• _Exercise_:
Keep the pictures out. Copy every line of the listing exactly.

☆ ☆ ☆ ☆ ☆

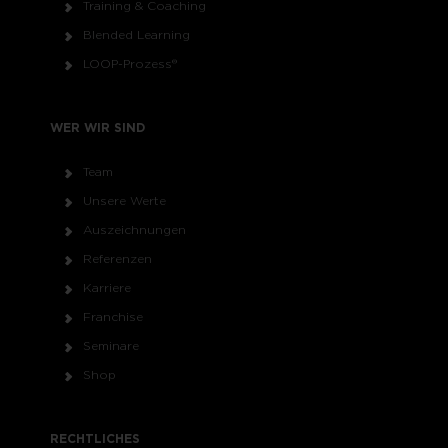
Training & Coaching
Blended Learning
LOOP-Prozess®
WER WIR SIND
Team
Unsere Werte
Auszeichnungen
Referenzen
Karriere
Franchise
Seminare
Shop
RECHTLICHES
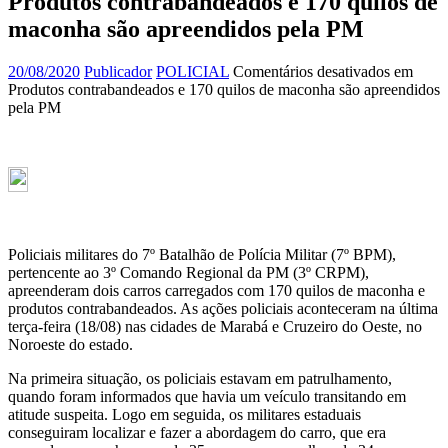
Produtos contrabandeados e 170 quilos de
maconha são apreendidos pela PM
20/08/2020
Publicador
POLICIAL
Comentários desativados
em
Produtos contrabandeados e 170 quilos de maconha são apreendidos
pela PM
Policiais militares do 7º Batalhão de Polícia Militar (7º BPM),
pertencente ao 3º Comando Regional da PM (3º CRPM),
apreenderam dois carros carregados com 170 quilos de maconha e
produtos contrabandeados. As ações policiais aconteceram na última
terça-feira (18/08) nas cidades de Marabá e Cruzeiro do Oeste, no
Noroeste do estado.
Na primeira situação, os policiais estavam em patrulhamento,
quando foram informados que havia um veículo transitando em
atitude suspeita. Logo em seguida, os militares estaduais
conseguiram localizar e fazer a abordagem do carro, que era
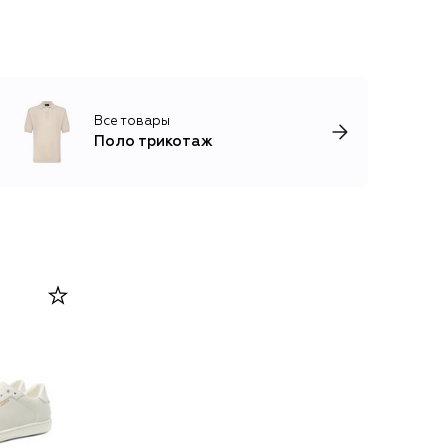
Все товары
Поло трикотаж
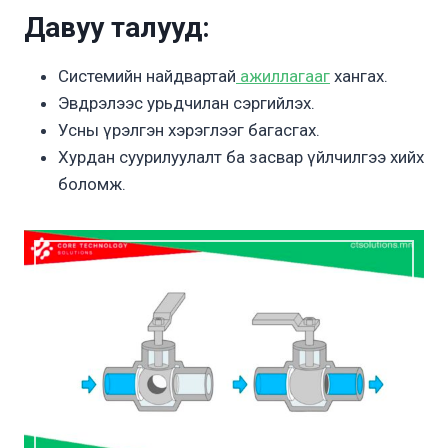
Давуу талууд:
Системийн найдвартай
ажиллагааг
хангах.
Эвдрэлээс урьдчилан сэргийлэх.
Усны үрэлгэн хэрэглээг багасгах.
Хурдан суурилуулалт ба засвар үйлчилгээ хийх
боломж.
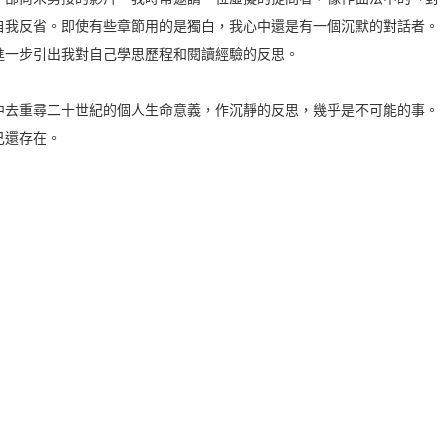
自我反省。即使有些章節用的是獨白，我心中還是有一個沉默的對話者。
進一步引出我對自己學思歷程和閱讀經驗的反思。
中去重尋二十世紀的個人生命意義，作沉靜的反思，幾乎是不可能的事。
己還存在。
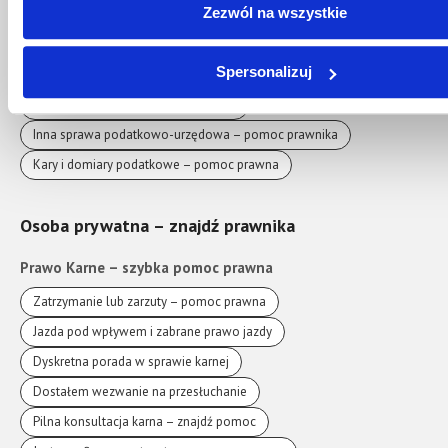
Zezwól na wszystkie
Zablokowane konto firmowe lub egzekucja
Audyt i interpretacja przed kontrolą
Spersonalizuj
Wezwanie jako podejrzany w KKS
Dostałem zawiadomienie o kontroli
Inna sprawa podatkowo-urzędowa – pomoc prawnika
Kary i domiary podatkowe – pomoc prawna
Osoba prywatna – znajdź prawnika
Prawo Karne – szybka pomoc prawna
Zatrzymanie lub zarzuty – pomoc prawna
Jazda pod wpływem i zabrane prawo jazdy
Dyskretna porada w sprawie karnej
Dostałem wezwanie na przesłuchanie
Pilna konsultacja karna – znajdź pomoc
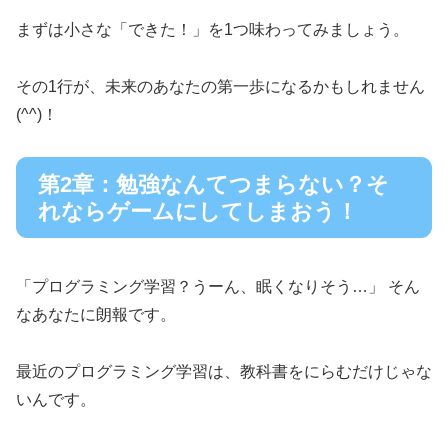
まずは小さな「できた！」を1つ味わってみましょう。
その1行が、未来のあなたの第一歩になるかもしれません
(^^)！
第2章：勉強なんてつまらない？そ
れならゲームにしてしまおう！
「プログラミング学習？うーん、眠くなりそう…」 そん
なあなたに朗報です。
最近のプログラミング学習は、教科書をにらむだけじゃな
いんです。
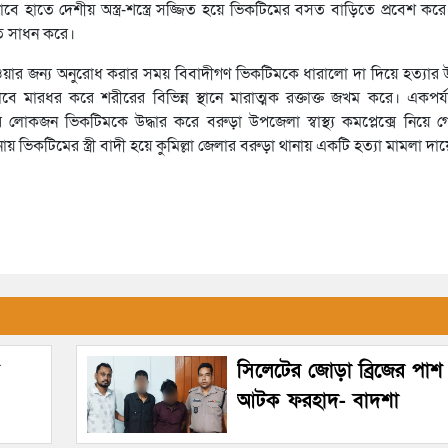
 হাতে দেশীয় অস্ত্র-শস্ত্রে সজ্জিত হয়ে ভিকটিমের বসত বাড়িতে প্রবেশ কর
তি সাধন করে।
য়ার জন্য অনুরোধ করার সময় বিবাদীগণ ভিকটিমকে ধারালো দা দিয়ে হত্যার উদ
 মারধর করে শরীরের বিভিন্ন স্থানে মারাত্মক রক্তাক্ত জখম করে। একপর্য
োকজন ভিকটিমকে উদ্ধার করে বরুড়া উপজেলা স্বাস্থ্য কমপ্লেক্সে নিয়ে গে
 ভিকটিমের স্ত্রী বাদী হয়ে কুমিল্লা জেলার বরুড়া থানায় একটি হত্যা মামলা দ
সিলেটের জোড়া ব্রিজের পাশ
আটক ফরহাদ- বাদশা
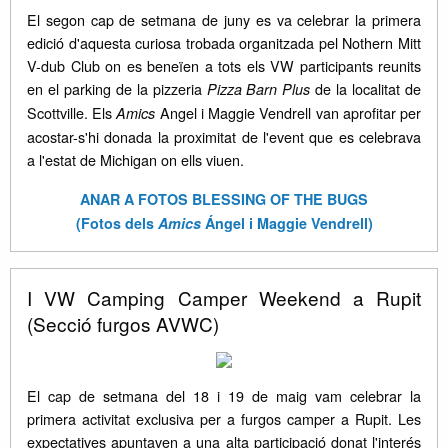
El segon cap de setmana de juny es va celebrar la primera
edició d'aquesta curiosa trobada organitzada pel Nothern Mitt
V-dub Club on es beneïen a tots els VW participants reunits
en el parking de la pizzeria
de la localitat de
Pizza Barn Plus
Scottville. Els
Angel i Maggie Vendrell van aprofitar per
Amics
acostar-s'hi donada la proximitat de l'event que es celebrava
a l'estat de Michigan on ells viuen.
ANAR A FOTOS BLESSING OF THE BUGS
(Fotos dels
Amics
Ángel i Maggie Vendrell)
I VW Camping Camper Weekend a Rupit
(Secció furgos AVWC)
El cap de setmana del 18 i 19 de maig vam celebrar la
primera activitat exclusiva per a furgos camper a Rupit. Les
expectatives apuntaven a una alta participació donat l'interés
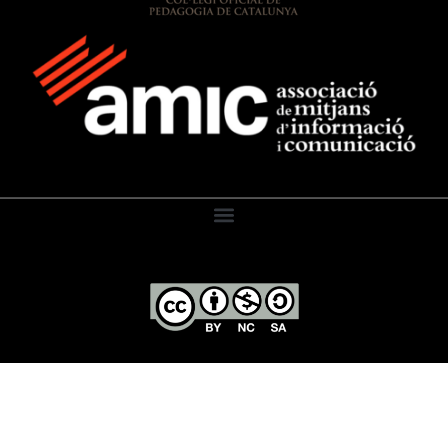
El Diari de l’Educació, 2026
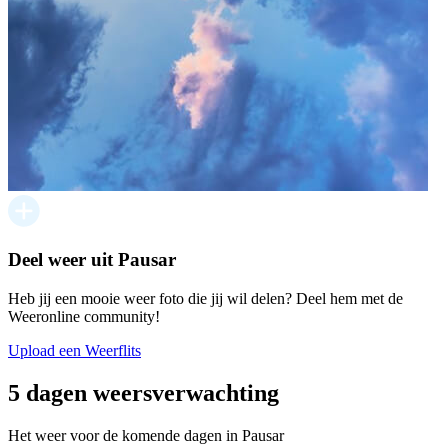
Deel weer uit Pausar
Heb jij een mooie weer foto die jij wil delen? Deel hem met de
Weeronline community!
Upload een Weerflits
5 dagen weersverwachting
Het weer voor de komende dagen in Pausar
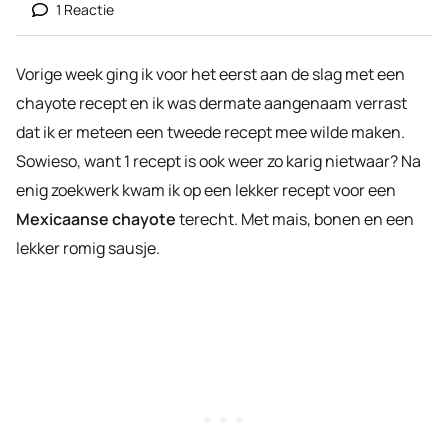
1 Reactie
Vorige week ging ik voor het eerst aan de slag met een
chayote recept en ik was dermate aangenaam verrast
dat ik er meteen een tweede recept mee wilde maken.
Sowieso, want 1 recept is ook weer zo karig nietwaar? Na
enig zoekwerk kwam ik op een lekker recept voor een
Mexicaanse chayote
terecht. Met mais, bonen en een
lekker romig sausje.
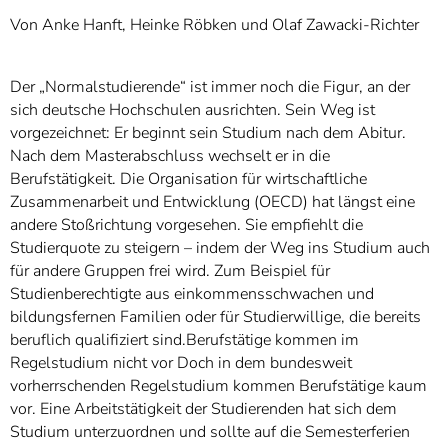
Von Anke Hanft, Heinke Röbken und Olaf Zawacki-Richter
Der „Normalstudierende“ ist immer noch die Figur, an der
sich deutsche Hochschulen ausrichten. Sein Weg ist
vorgezeichnet: Er beginnt sein Studium nach dem Abitur.
Nach dem Masterabschluss wechselt er in die
Berufstätigkeit. Die Organisation für wirtschaftliche
Zusammenarbeit und Entwicklung (OECD) hat längst eine
andere Stoßrichtung vorgesehen. Sie empfiehlt die
Studierquote zu steigern – indem der Weg ins Studium auch
für andere Gruppen frei wird. Zum Beispiel für
Studienberechtigte aus einkommensschwachen und
bildungsfernen Familien oder für Studierwillige, die bereits
beruflich qualifiziert sind.Berufstätige kommen im
Regelstudium nicht vor Doch in dem bundesweit
vorherrschenden Regelstudium kommen Berufstätige kaum
vor. Eine Arbeitstätigkeit der Studierenden hat sich dem
Studium unterzuordnen und sollte auf die Semesterferien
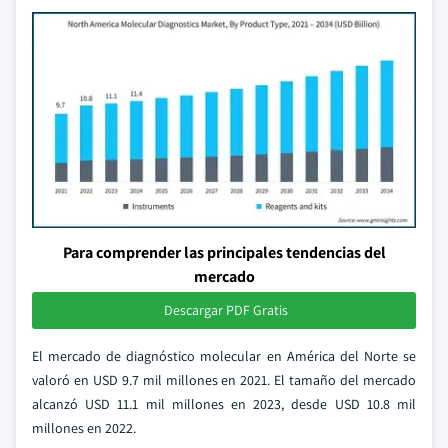
Para comprender las principales tendencias del
mercado
Descargar PDF Gratis
El mercado de diagnóstico molecular en América del Norte se
valoró en USD 9.7 mil millones en 2021. El tamaño del mercado
alcanzó USD 11.1 mil millones en 2023, desde USD 10.8 mil
millones en 2022.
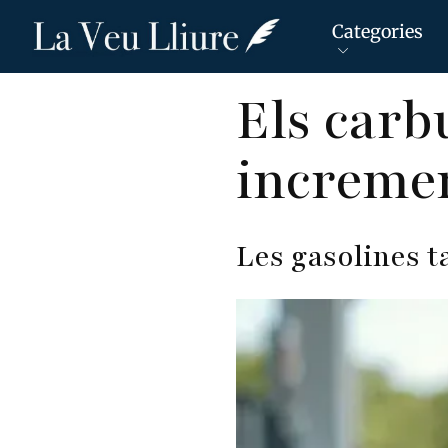
Categories
Vés
Els carb
al
contingut
incremen
Les gasolines 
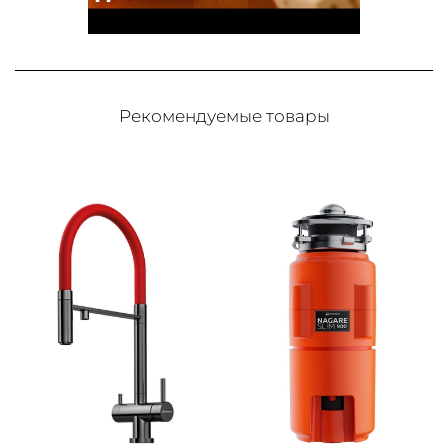
Рекомендуемые товары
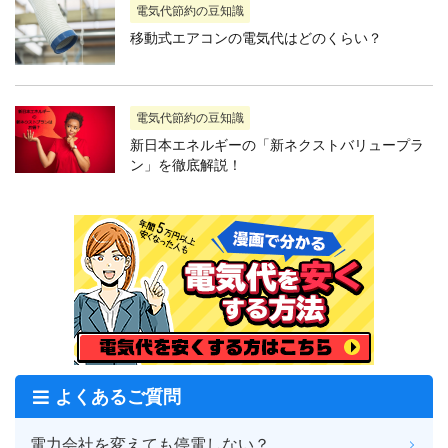
電気代節約の豆知識
移動式エアコンの電気代はどのくらい？
電気代節約の豆知識
新日本エネルギーの「新ネクストバリュープラ
ン」を徹底解説！
よくあるご質問
電力会社を変えても停電しない？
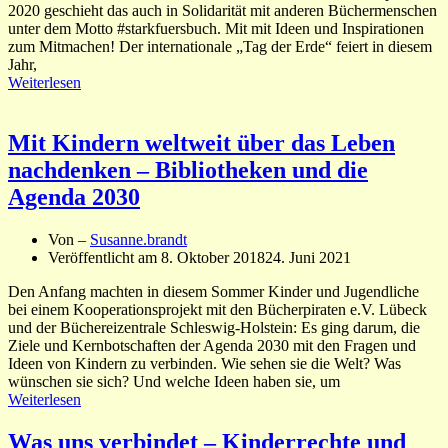
2020 geschieht das auch in Solidarität mit anderen Büchermenschen
unter dem Motto #starkfuersbuch. Mit mit Ideen und Inspirationen
zum Mitmachen! Der internationale „Tag der Erde“ feiert in diesem
Jahr,
Weiterlesen
Mit Kindern weltweit über das Leben
nachdenken – Bibliotheken und die
Agenda 2030
Von –
Susanne.brandt
Veröffentlicht am
8. Oktober 2018
24. Juni 2021
Den Anfang machten in diesem Sommer Kinder und Jugendliche
bei einem Kooperationsprojekt mit den Bücherpiraten e.V. Lübeck
und der Büchereizentrale Schleswig-Holstein: Es ging darum, die
Ziele und Kernbotschaften der Agenda 2030 mit den Fragen und
Ideen von Kindern zu verbinden. Wie sehen sie die Welt? Was
wünschen sie sich? Und welche Ideen haben sie, um
Weiterlesen
Was uns verbindet – Kinderrechte und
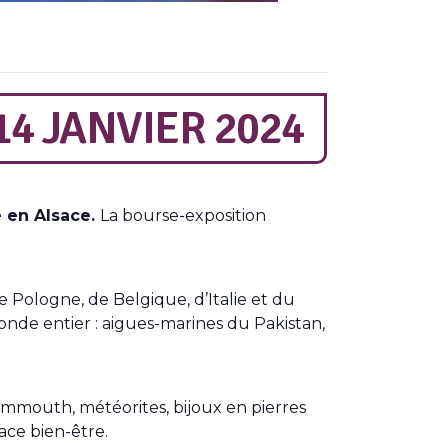
4 JANVIER 2024
e en Alsace.
La bourse-exposition
e Pologne, de Belgique, d’Italie et du
nde entier : aigues-marines du Pakistan,
ammouth, météorites, bijoux en pierres
pace bien-être.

☆ ☆ ☆ ☆ ☆

• _Answer to this problem_:
Training & Coaching
Blended Learning
LOOP-Prozess®
WER WIR SIND
Team
Unsere Werte
Auszeichnungen
Referenzen
Karriere
Franchise
Seminare
Shop
RECHTLICHES
Produtos contrabandeados e 170 quilos de
maconha são apreendidos pela PM
20/08/2020
Publicador
POLICIAL
Comentários desativados
em
Produtos contrabandeados e 170 quilos de maconha são apreendidos
pela PM
Policiais militares do 7º Batalhão de Polícia Militar (7º BPM),
pertencente ao 3º Comando Regional da PM (3º CRPM),
apreenderam dois carros carregados com 170 quilos de maconha e
produtos contrabandeados. As ações policiais aconteceram na última
terça-feira (18/08) nas cidades de Marabá e Cruzeiro do Oeste, no
Noroeste do estado.
Na primeira situação, os policiais estavam em patrulhamento,
quando foram informados que havia um veículo transitando em
atitude suspeita. Logo em seguida, os militares estaduais
conseguiram localizar e fazer a abordagem do carro, que era
Все товары
Поло трикотаж
Давуу талууд:
Системийн найдвартай
ажиллагааг
хангах.
Эвдрэлээс урьдчилан сэргийлэх.
Усны үрэлгэн хэрэглээг багасгах.
Хурдан суурилуулалт ба засвар үйлчилгээ хийх
боломж.
自我反省。即使有些章節用的是獨白，我心中還是有一個沉默的對話者。
進一步引出我對自己學思歷程和閱讀經驗的反思。
中去重尋二十世紀的個人生命意義，作沉靜的反思，幾乎是不可能的事。
己還存在。
Zezwól na wszystkie
Zablokowane konto firmowe lub egzekucja
Audyt i interpretacja przed kontrolą
Spersonalizuj
Wezwanie jako podejrzany w KKS
Dostałem zawiadomienie o kontroli
Inna sprawa podatkowo-urzędowa – pomoc prawnika
Kary i domiary podatkowe – pomoc prawna
Osoba prywatna – znajdź prawnika
Prawo Karne – szybka pomoc prawna
Zatrzymanie lub zarzuty – pomoc prawna
Jazda pod wpływem i zabrane prawo jazdy
Dyskretna porada w sprawie karnej
Dostałem wezwanie na przesłuchanie
Pilna konsultacja karna – znajdź pomoc
まずは小さな「できた！」を1つ味わってみましょう。
その1行が、未来のあなたの第一歩になるかもしれません
(^^)！
第2章：勉強なんてつまらない？そ
れならゲームにしてしまおう！
「プログラミング学習？うーん、眠くなりそう…」 そん
なあなたに朗報です。
最近のプログラミング学習は、教科書をにらむだけじゃな
いんです。
 হাতে দেশীয় অস্ত্র-শস্ত্রে সজ্জিত হয়ে ভিকটিমের বসত বাড়িতে প্রবেশ কর
তি সাধন করে।
য়ার জন্য অনুরোধ করার সময় বিবাদীগণ ভিকটিমকে ধারালো দা দিয়ে হত্যার উদ
 মারধর করে শরীরের বিভিন্ন স্থানে মারাত্মক রক্তাক্ত জখম করে। একপর্য
োকজন ভিকটিমকে উদ্ধার করে বরুড়া উপজেলা স্বাস্থ্য কমপ্লেক্সে নিয়ে গে
 ভিকটিমের স্ত্রী বাদী হয়ে কুমিল্লা জেলার বরুড়া থানায় একটি হত্যা মামলা দ
সিলেটের জোড়া ব্রিজের পাশ
আটক ফরহাদ- বাদশা
El segon cap de setmana de juny es va celebrar la primera
edició d'aquesta curiosa trobada organitzada pel Nothern Mitt
V-dub Club on es beneïen a tots els VW participants reunits
en el parking de la pizzeria
de la localitat de
Pizza Barn Plus
Scottville. Els
Angel i Maggie Vendrell van aprofitar per
Amics
acostar-s'hi donada la proximitat de l'event que es celebrava
a l'estat de Michigan on ells viuen.
ANAR A FOTOS BLESSING OF THE BUGS
(Fotos dels
Amics
Ángel i Maggie Vendrell)
I VW Camping Camper Weekend a Rupit
(Secció furgos AVWC)
El cap de setmana del 18 i 19 de maig vam celebrar la
primera activitat exclusiva per a furgos camper a Rupit. Les
expectatives apuntaven a una alta participació donat l'interés
El Diari de l’Educació, 2026
Deel weer uit Pausar
Heb jij een mooie weer foto die jij wil delen? Deel hem met de
Weeronline community!
Upload een Weerflits
5 dagen weersverwachting
Het weer voor de komende dagen in Pausar
1 Reactie
Vorige week ging ik voor het eerst aan de slag met een
chayote recept en ik was dermate aangenaam verrast
dat ik er meteen een tweede recept mee wilde maken.
Sowieso, want 1 recept is ook weer zo karig nietwaar? Na
enig zoekwerk kwam ik op een lekker recept voor een
Mexicaanse chayote
terecht. Met mais, bonen en een
lekker romig sausje.
Von Anke Hanft, Heinke Röbken und Olaf Zawacki-Richter
Der „Normalstudierende“ ist immer noch die Figur, an der
sich deutsche Hochschulen ausrichten. Sein Weg ist
vorgezeichnet: Er beginnt sein Studium nach dem Abitur.
Nach dem Masterabschluss wechselt er in die
Berufstätigkeit. Die Organisation für wirtschaftliche
Zusammenarbeit und Entwicklung (OECD) hat längst eine
andere Stoßrichtung vorgesehen. Sie empfiehlt die
Studierquote zu steigern – indem der Weg ins Studium auch
für andere Gruppen frei wird. Zum Beispiel für
Studienberechtigte aus einkommensschwachen und
bildungsfernen Familien oder für Studierwillige, die bereits
beruflich qualifiziert sind.Berufstätige kommen im
Regelstudium nicht vor Doch in dem bundesweit
vorherrschenden Regelstudium kommen Berufstätige kaum
vor. Eine Arbeitstätigkeit der Studierenden hat sich dem
Studium unterzuordnen und sollte auf die Semesterferien
Para comprender las principales tendencias del
mercado
Descargar PDF Gratis
El mercado de diagnóstico molecular en América del Norte se
valoró en USD 9.7 mil millones en 2021. El tamaño del mercado
alcanzó USD 11.1 mil millones en 2023, desde USD 10.8 mil
millones en 2022.
Categories
Vés
Els carb
al
contingut
incremen
Les gasolines 
Рекомендуемые товары
電気代節約の豆知識
移動式エアコンの電気代はどのくらい？
電気代節約の豆知識
新日本エネルギーの「新ネクストバリュープラ
ン」を徹底解説！
よくあるご質問
電力会社を変えても停電しない？
2020 geschieht das auch in Solidarität mit anderen Büchermenschen
unter dem Motto #starkfuersbuch. Mit mit Ideen und Inspirationen
zum Mitmachen! Der internationale „Tag der Erde“ feiert in diesem
Jahr,
Weiterlesen
Mit Kindern weltweit über das Leben
nachdenken – Bibliotheken und die
Agenda 2030
Von –
Susanne.brandt
Veröffentlicht am
8. Oktober 2018
24. Juni 2021
Den Anfang machten in diesem Sommer Kinder und Jugendliche
bei einem Kooperationsprojekt mit den Bücherpiraten e.V. Lübeck
und der Büchereizentrale Schleswig-Holstein: Es ging darum, die
Ziele und Kernbotschaften der Agenda 2030 mit den Fragen und
Ideen von Kindern zu verbinden. Wie sehen sie die Welt? Was
wünschen sie sich? Und welche Ideen haben sie, um
Weiterlesen
Was uns verbindet – Kinderrechte und
4 JANVIER 2024
e en Alsace.
La bourse-exposition
e Pologne, de Belgique, d’Italie et du
nde entier : aigues-marines du Pakistan,
ammouth, météorites, bijoux en pierres
pace bien-être.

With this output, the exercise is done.